We had hoped to begin the demolition process this fall (2018) but at the current rate of process we may be delayed until next spring. Bill Cogley, our projected Contractor, agreed with us that we would not begin his hiring until we have a Building Permit.
As Towpath Topics goes to press: John Caveney of Caveney Architects is due this week to complete the final Structural Plans. Scott Smyers and Jonathan Schuster of Oxbow Associates (wetlands specialist) has sent the NOI (Notice of Intent) to Conservation today, Matt Hamor of Landplex (our Civil Engineer) has completed the Site Plan. Paul Phelan of Phelan Engineering (our structural Engineer) has drawn plans for the internal beams for floor design, Johnson Engineering has almost completed the utility design (water, gas, sewer, electricity, sinks, toilets, heating and air conditioning etc) and Pace Industry has sent a letter of support. We have not yet applied to the Zoning Board of Appeals for a variance for parking or Appeal to Board of Health for a variance for the pilings needed for the observation deck in the Flood Plain. A permit from the NGrid has been delayed because of their strike which is delaying the location of the electrical entrance into the building.
We are almost at the point to apply to the Billerica Building Commissioner (Mark LaLumiere) for a Building Permit. He has 30 days to respond.

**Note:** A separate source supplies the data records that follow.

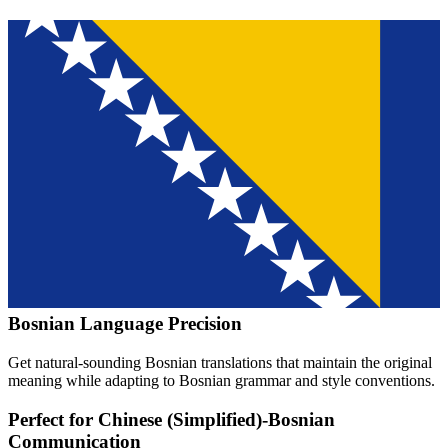
Bosnian
Language Precision
Get natural-sounding
Bosnian
translations that maintain the original
meaning while adapting to
Bosnian
grammar and style conventions.
Perfect for
Chinese (Simplified)
-
Bosnian
Communication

At the present time we expect this preparation to build process (Pres. J calls it pushing paper around) to cost between $125,000. and $150,000. This is Massachusetts!
The Building Committee has been working full time to push this project along. Just yesterday we received a letter from Pace allowing us to go full speed ahead. I am attaching this correspondence. We cannot underestimate the support that Pace Industries has given us. They are truly our benefactors. Their recent letter is below:
The Reverend Dr. Alan Leslie Seaburg – (1932-2018)
by Thomas H. Dahill and Betty M. Bigwood
Rev. Dr. Alan Leslie Seaburg |
Rev. Dr. Alan Leslie Seaburg, 86, of Billerica, formerly of Cambridge, died on July 22, 2018 at the Beth Israel Hospital in Boston a few days after coronary artery stent surgery. He is survived by daughters Carolyn and Ann and two granddaughters Lizzie and Sarah. His wife, Jean, passed away when their daughters were in their twenties.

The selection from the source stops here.